Jerstad’s bravery during the raid was quickly honored. On November 21, 1943, Gen. Uzal Ent, the leader of the Ploesti mission, gave Jerstad’s Medal of Honor to his parents in a ceremony at Holy Communion Church in Racine. Baker and three other men — Lt. Lloyd Hughes, Col. Leon Johnson and Col. John Kane — also received the nation’s highest honor for the mission.

Jerstad was listed as missing in action for a long time. According to the Racine Journal Times, the Army called his parents seven years after his death to say they had finally found his remains. The fallen pilot was buried at the Ardennes American Cemetery in Belgium alongside more than 5,100 other fallen Americans from World War II.
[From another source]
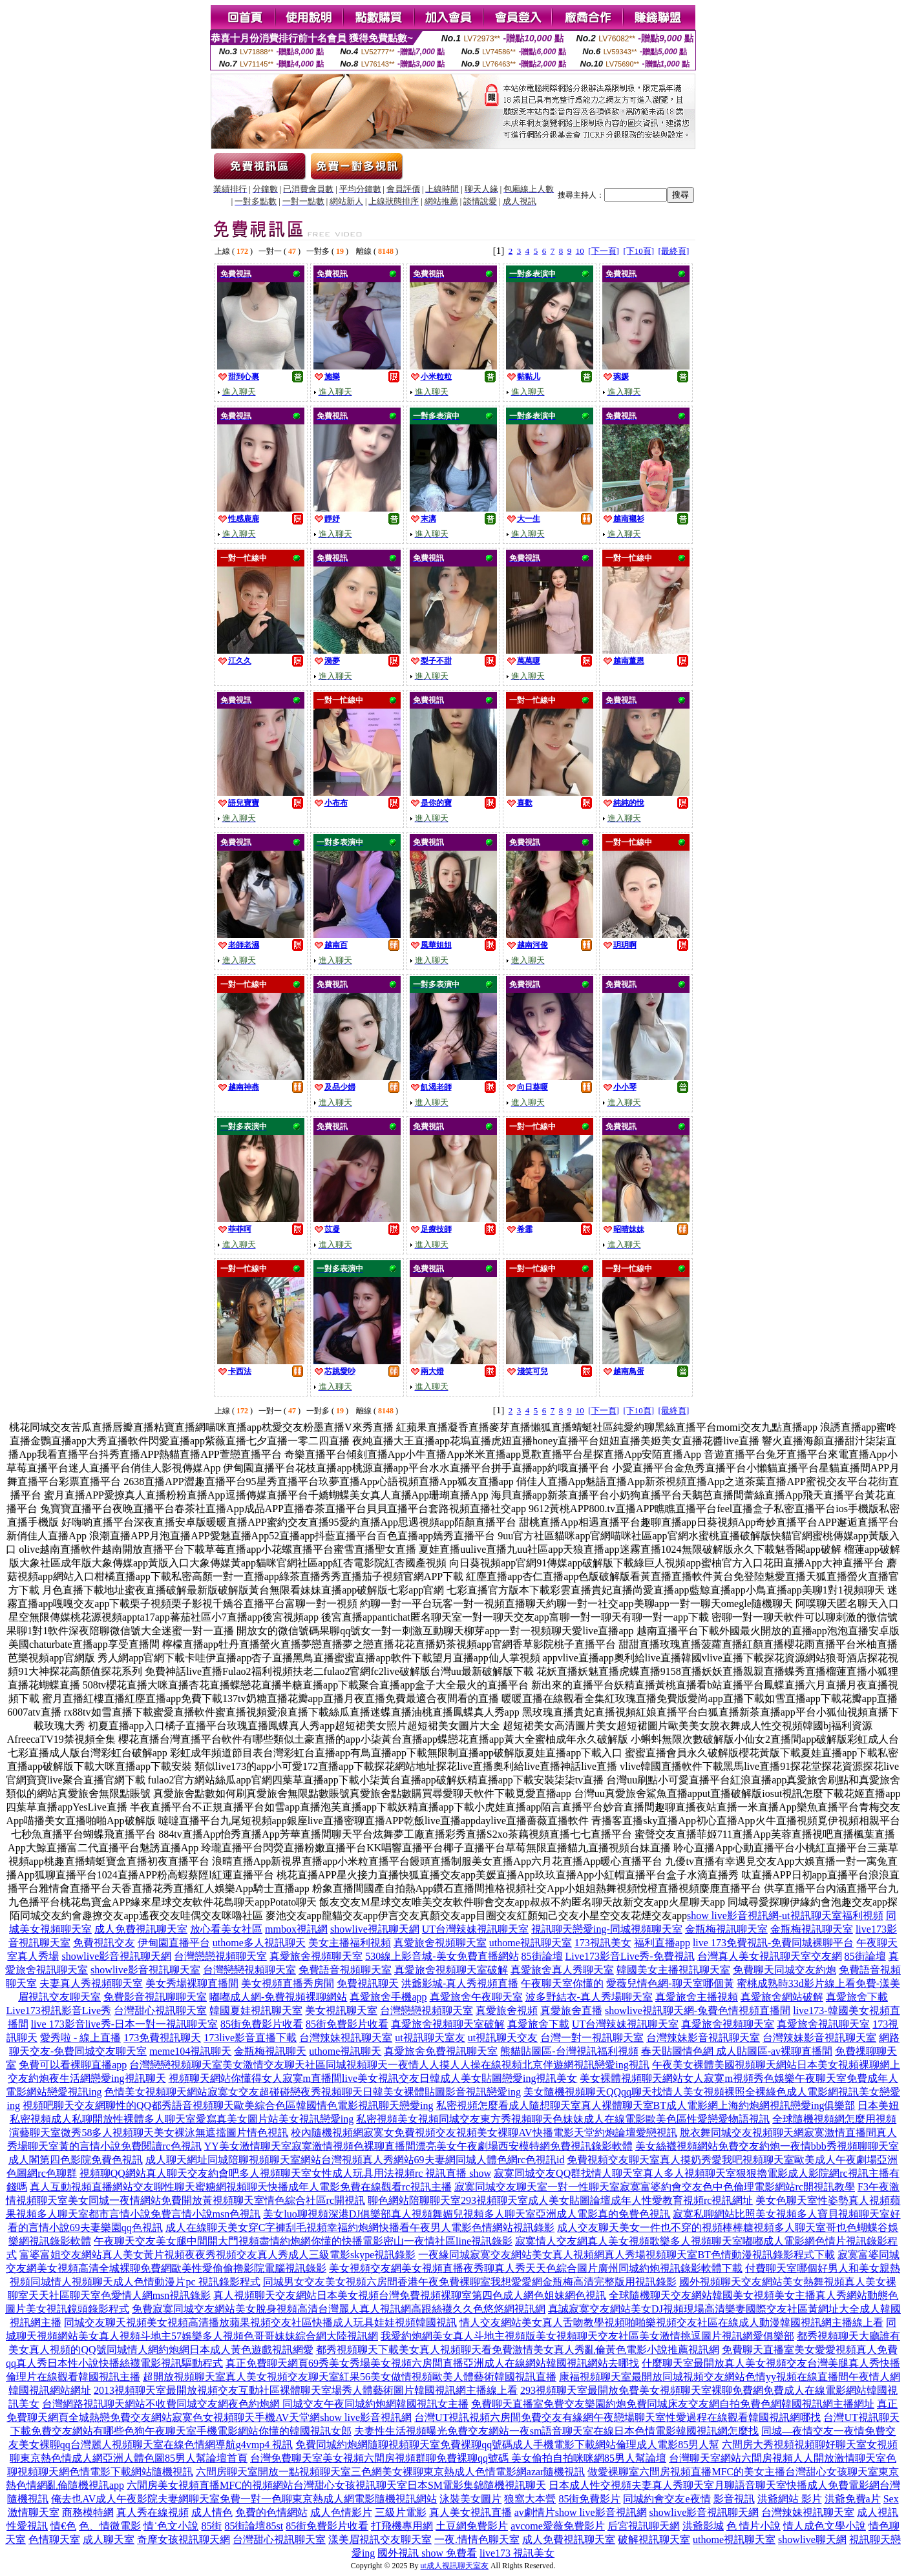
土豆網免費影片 (472, 2525)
In Jerstad’s hometown, his legacy lives on. A duplicate of his Medal of Honor is on display at the Racine Veterans Legacy Museum. An elementary school was also named for Jerstad and Marine Corps Pfc. Harold Agerholm, another local World War II Medal of Honor recipient. Jerstad Avenue on Joint Base Elmendorf-Richardson in Alaska is also named in his honor.



For conspicuous gallantry and intrepidity above and beyond the call of duty. On 1 August 1943, he served as pilot of the lead aircraft in his group in a daring low-level attack against enemy oil refineries and installations at Ploesti, Rumania. Although he had completed more than his share of missions and was no longer connected with this group, so high was his conception of duty that he volunteered to lead the formation in the correct belief that his participation would contribute materially to the success of this attack. Maj. Jerstad led the formation into attack with full realization of the extreme hazards involved and despite withering fire from heavy and light anitaircraft guns. Three miles from the target his airplane was hit, badly damaged, and set on fire. Ignoring the fact that he was flying over a field suitable for a forced landing, he kept on the course. After the bombs of his aircraft were released on the target, the fire in his ship became so intense as to make further progress impossible and he crashed into the target area. By his voluntary acceptance of a mission he knew was extremely hazardous and his assumption of an intrepid course of action at the risk of life over and above the call of duty, Maj. Jerstad set an example of heroism which will be an inspiration to the U.S. Armed Forces.